Restate the data exactly as given and keep the pictures out.

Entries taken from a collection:
##############################

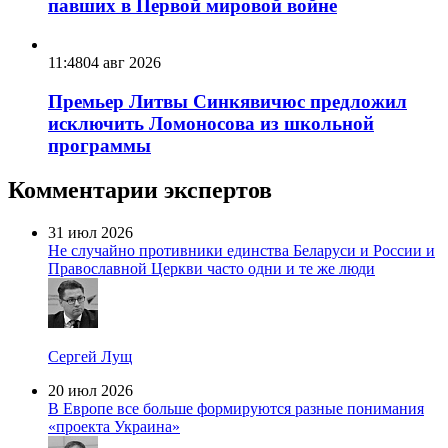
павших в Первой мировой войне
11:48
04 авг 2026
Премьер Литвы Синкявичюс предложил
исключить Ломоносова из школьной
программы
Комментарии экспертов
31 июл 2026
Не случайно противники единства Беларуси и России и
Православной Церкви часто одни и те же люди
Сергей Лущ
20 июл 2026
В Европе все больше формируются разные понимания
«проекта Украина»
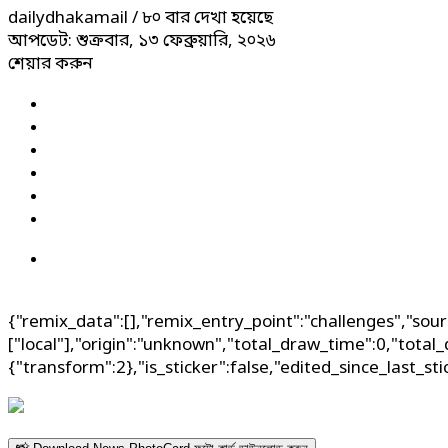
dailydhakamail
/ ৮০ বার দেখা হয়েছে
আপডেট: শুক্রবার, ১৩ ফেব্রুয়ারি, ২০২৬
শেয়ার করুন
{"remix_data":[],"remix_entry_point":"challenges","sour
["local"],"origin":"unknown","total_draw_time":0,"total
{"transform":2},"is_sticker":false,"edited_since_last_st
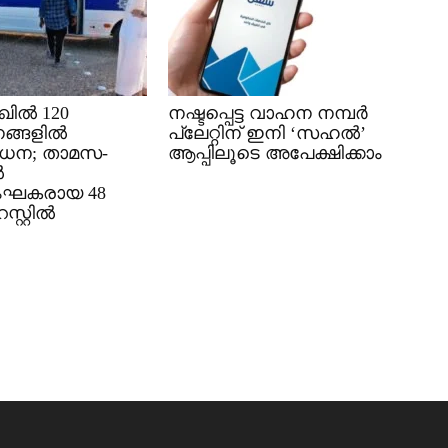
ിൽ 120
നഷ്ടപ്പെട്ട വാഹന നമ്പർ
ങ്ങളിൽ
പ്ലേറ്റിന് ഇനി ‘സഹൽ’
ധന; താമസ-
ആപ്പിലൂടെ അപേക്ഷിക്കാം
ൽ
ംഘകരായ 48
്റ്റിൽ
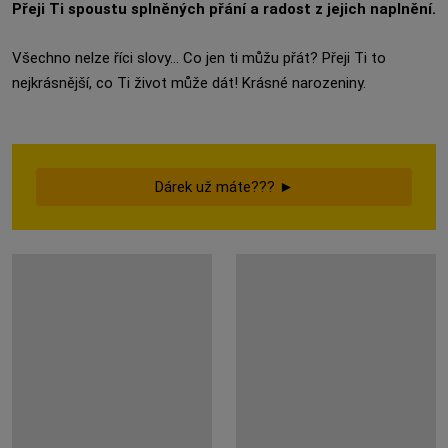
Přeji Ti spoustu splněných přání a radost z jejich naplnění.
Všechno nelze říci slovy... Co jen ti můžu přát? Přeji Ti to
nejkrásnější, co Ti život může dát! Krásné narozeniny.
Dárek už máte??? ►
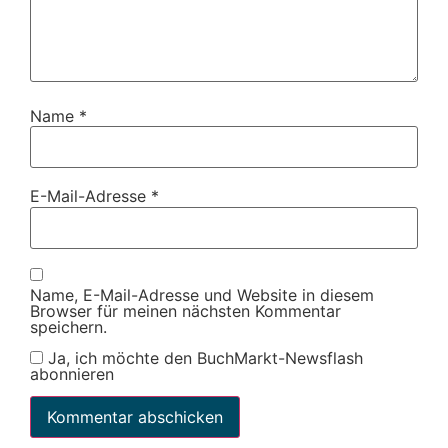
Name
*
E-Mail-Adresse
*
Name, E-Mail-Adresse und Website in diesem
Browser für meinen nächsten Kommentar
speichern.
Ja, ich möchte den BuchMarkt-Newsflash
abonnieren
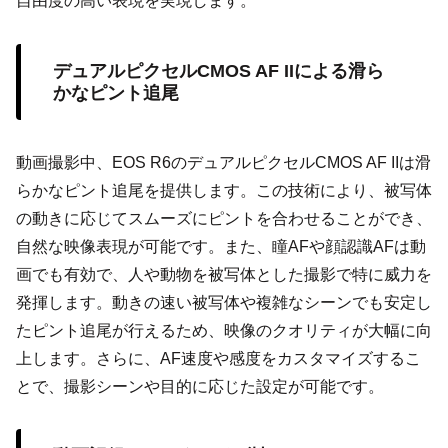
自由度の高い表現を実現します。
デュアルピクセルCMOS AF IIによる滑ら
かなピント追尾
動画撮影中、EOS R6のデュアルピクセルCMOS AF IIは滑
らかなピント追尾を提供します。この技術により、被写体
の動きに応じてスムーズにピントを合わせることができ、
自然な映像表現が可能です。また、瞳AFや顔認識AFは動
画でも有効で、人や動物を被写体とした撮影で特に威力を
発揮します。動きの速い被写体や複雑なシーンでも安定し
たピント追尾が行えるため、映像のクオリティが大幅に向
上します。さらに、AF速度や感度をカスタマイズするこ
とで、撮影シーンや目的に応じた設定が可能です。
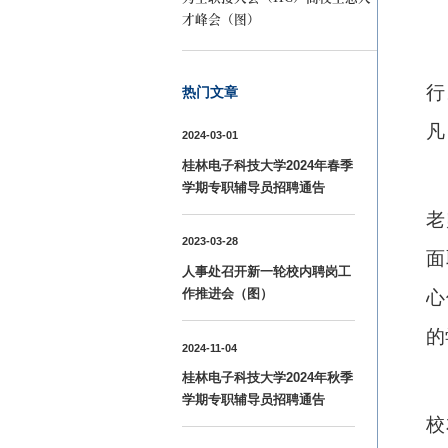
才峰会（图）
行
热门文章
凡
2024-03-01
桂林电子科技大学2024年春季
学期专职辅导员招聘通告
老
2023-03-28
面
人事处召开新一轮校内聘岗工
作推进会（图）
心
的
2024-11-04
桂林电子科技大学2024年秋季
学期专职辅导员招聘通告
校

##############################

(Response area)
павших в Первой мировой войне
11:48
04 авг 2026
Премьер Литвы Синкявичюс предложил
исключить Ломоносова из школьной
программы
Комментарии экспертов
31 июл 2026
Не случайно противники единства Беларуси и России и
Православной Церкви часто одни и те же люди
Сергей Лущ
20 июл 2026
В Европе все больше формируются разные понимания
«проекта Украина»
dailydhakamail
/ ৮০ বার দেখা হয়েছে
আপডেট: শুক্রবার, ১৩ ফেব্রুয়ারি, ২০২৬
শেয়ার করুন
{"remix_data":[],"remix_entry_point":"challenges","sour
["local"],"origin":"unknown","total_draw_time":0,"total
{"transform":2},"is_sticker":false,"edited_since_last_st
ിൽ 120
നഷ്ടപ്പെട്ട വാഹന നമ്പർ
ങ്ങളിൽ
പ്ലേറ്റിന് ഇനി ‘സഹൽ’
ധന; താമസ-
ആപ്പിലൂടെ അപേക്ഷിക്കാം
ൽ
ംഘകരായ 48
്റ്റിൽ
Přeji Ti spoustu splněných přání a radost z jejich naplnění.
Všechno nelze říci slovy... Co jen ti můžu přát? Přeji Ti to
nejkrásnější, co Ti život může dát! Krásné narozeniny.
Dárek už máte??? ►
Name
*
E-Mail-Adresse
*
Name, E-Mail-Adresse und Website in diesem
Browser für meinen nächsten Kommentar
speichern.
Ja, ich möchte den BuchMarkt-Newsflash
abonnieren
自由度の高い表現を実現します。
デュアルピクセルCMOS AF IIによる滑ら
かなピント追尾
動画撮影中、EOS R6のデュアルピクセルCMOS AF IIは滑
らかなピント追尾を提供します。この技術により、被写体
の動きに応じてスムーズにピントを合わせることができ、
自然な映像表現が可能です。また、瞳AFや顔認識AFは動
画でも有効で、人や動物を被写体とした撮影で特に威力を
発揮します。動きの速い被写体や複雑なシーンでも安定し
たピント追尾が行えるため、映像のクオリティが大幅に向
上します。さらに、AF速度や感度をカスタマイズするこ
とで、撮影シーンや目的に応じた設定が可能です。
才峰会（图）
行
热门文章
凡
2024-03-01
桂林电子科技大学2024年春季
学期专职辅导员招聘通告
老
2023-03-28
面
人事处召开新一轮校内聘岗工
作推进会（图）
心
的
2024-11-04
桂林电子科技大学2024年秋季
学期专职辅导员招聘通告
校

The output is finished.